Records for the task Block Start
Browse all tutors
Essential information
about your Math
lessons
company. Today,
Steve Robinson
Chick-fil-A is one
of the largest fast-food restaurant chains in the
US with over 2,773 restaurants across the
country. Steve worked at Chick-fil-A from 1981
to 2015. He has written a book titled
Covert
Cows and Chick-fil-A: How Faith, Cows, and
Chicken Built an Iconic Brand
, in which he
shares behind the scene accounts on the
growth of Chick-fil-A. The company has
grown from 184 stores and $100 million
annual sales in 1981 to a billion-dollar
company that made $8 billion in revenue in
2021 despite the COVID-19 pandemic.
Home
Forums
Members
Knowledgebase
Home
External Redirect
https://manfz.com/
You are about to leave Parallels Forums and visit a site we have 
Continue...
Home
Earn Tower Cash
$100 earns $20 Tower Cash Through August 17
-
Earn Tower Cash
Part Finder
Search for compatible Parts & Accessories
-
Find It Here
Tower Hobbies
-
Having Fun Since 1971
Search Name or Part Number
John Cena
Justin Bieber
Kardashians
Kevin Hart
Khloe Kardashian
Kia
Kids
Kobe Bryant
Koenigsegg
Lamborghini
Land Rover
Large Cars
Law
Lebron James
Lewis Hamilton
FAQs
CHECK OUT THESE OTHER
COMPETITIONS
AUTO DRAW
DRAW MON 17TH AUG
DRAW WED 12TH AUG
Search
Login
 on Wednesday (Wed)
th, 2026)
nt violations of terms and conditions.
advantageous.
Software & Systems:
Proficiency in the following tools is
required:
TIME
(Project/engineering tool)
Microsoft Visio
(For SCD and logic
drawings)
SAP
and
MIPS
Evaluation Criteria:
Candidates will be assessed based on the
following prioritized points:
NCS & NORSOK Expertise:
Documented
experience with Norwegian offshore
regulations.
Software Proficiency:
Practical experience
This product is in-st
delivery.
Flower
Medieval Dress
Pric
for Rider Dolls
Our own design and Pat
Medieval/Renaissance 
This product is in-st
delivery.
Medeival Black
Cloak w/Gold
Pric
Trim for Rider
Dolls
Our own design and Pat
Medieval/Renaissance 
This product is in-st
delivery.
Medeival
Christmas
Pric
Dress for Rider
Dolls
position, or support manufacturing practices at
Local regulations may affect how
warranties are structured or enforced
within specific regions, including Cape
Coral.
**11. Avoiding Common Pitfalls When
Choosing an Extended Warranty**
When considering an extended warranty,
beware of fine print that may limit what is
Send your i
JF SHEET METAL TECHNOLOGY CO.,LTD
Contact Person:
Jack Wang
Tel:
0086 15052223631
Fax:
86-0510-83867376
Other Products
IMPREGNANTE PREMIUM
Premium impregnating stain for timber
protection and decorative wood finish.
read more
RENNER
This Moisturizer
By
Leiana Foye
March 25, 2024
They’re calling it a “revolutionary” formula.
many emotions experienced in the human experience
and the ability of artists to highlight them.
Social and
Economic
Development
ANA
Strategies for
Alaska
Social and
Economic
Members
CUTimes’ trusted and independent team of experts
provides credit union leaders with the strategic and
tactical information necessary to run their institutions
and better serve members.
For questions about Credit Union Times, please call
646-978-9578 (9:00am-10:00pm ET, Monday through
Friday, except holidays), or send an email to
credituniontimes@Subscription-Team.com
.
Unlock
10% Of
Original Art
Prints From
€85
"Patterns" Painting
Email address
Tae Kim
Records for the task Block End
__Problem statement__.
From the records above, pick out and copy each line holding the word "Tower".

__Problem solution__.
Earn Tower Cash
$100 earns $20 Tower Cash Through August 17
Earn Tower Cash
Tower Hobbies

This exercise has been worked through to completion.